Hamilton (also known as the Racking Saddlebred Stallion) isn’t one of my favorite molds, but I felt compelled to conga him when I won the BreyerFest Raffle model, Order of the Thistle, in 2020. I had the rare one, so might as well get the rest, right? I dutifully collected Hamiltons for awhile, but then they used him as the BreyerFest surprise mold in 2023 and I only liked one of the colors (the solid chestnut), so I gave myself permission to not conga them anymore.

#712445 Tahoe, a run of 1000 pieces in silver filigree, was the annual winter-themed web special in 2022. I didn’t get drawn in the first round, but did get picked from the wait list.
 
 
This is #710200, just called Stablemate Keychain, who was a 2000 BreyerFest special run of 2000 pieces. I have a somewhat large conga of the G2 Arabian and this guy was on my wish list for quite awhile. I finally tracked one down for only $10 in room sales at the CHIN during BreyerFest 2023.
 
 
This ISH will make another appearance when I get to my FCM ISHs in May’s Do That Conga post, but she can have her turn here as well. This is White Luna, a run of 7 models produced in 2017. I looked at this model every day she was available on the site. I loved her metallic shine. She had a counterpart named Black Luna who was also very metallic, but a darker silver. I considered her, too, but was more in love with the lighter one. She was available for a good long while - probably at least a week or two, which is forever when you think about how fast Stones fly off the website these days - but I never pulled the trigger, and always regretted it.

In June 2023, one Thursday night when I was at my bowling league, my friend Kelly W sent a sales list from a local person who was offloading the majority of her collection at steeply discounted prices.

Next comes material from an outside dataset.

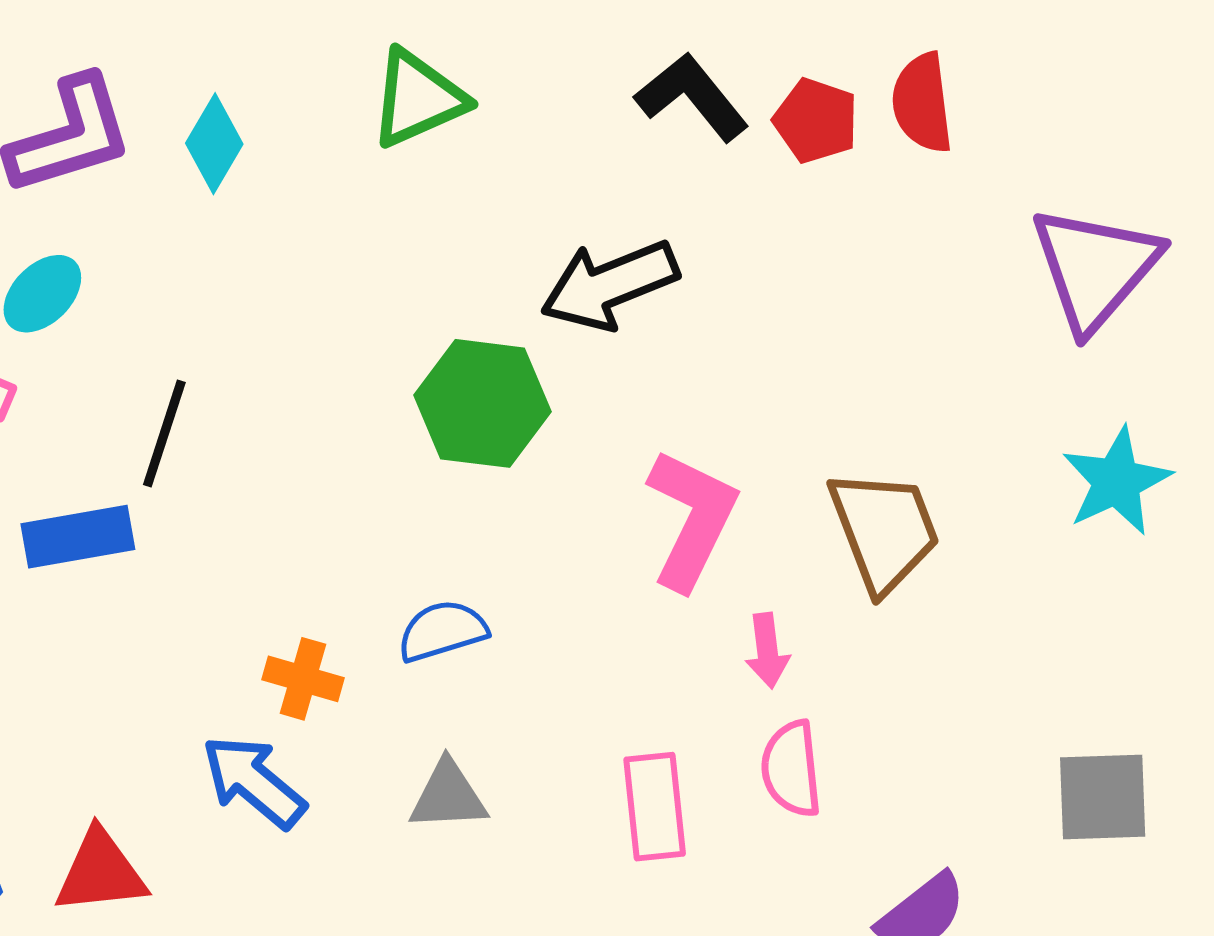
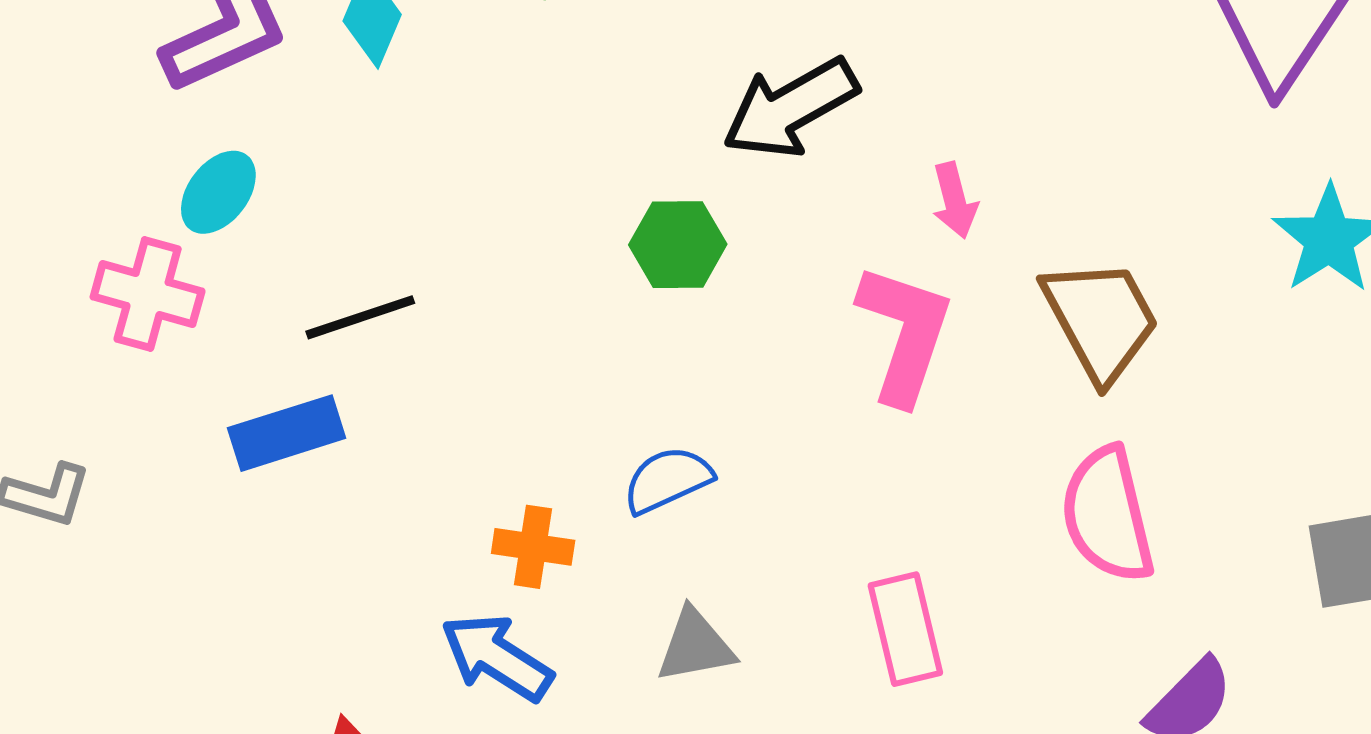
green hexagon: (482, 403) -> (678, 245), size x0.7
black line: (164, 434) -> (360, 317), turned 61
pink arrow: (767, 651) -> (955, 200), moved
pink semicircle: (791, 769) -> (1107, 515), moved, size x1.4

In the sales list was a White Luna! Kelly contacted the seller for me, I sent a PayPal payment, and a couple days later, I picked White Luna up in-person. It is crazy to me that this model I’d wanted for so long lived with a collector I’d never met, less than a 20-minute drive away from me, and that waiting to get her meant I paid below what she would have cost me to order directly from Stone. I don’t typically believe in fate, but this is one of those times where I think I was meant to own this particular horse.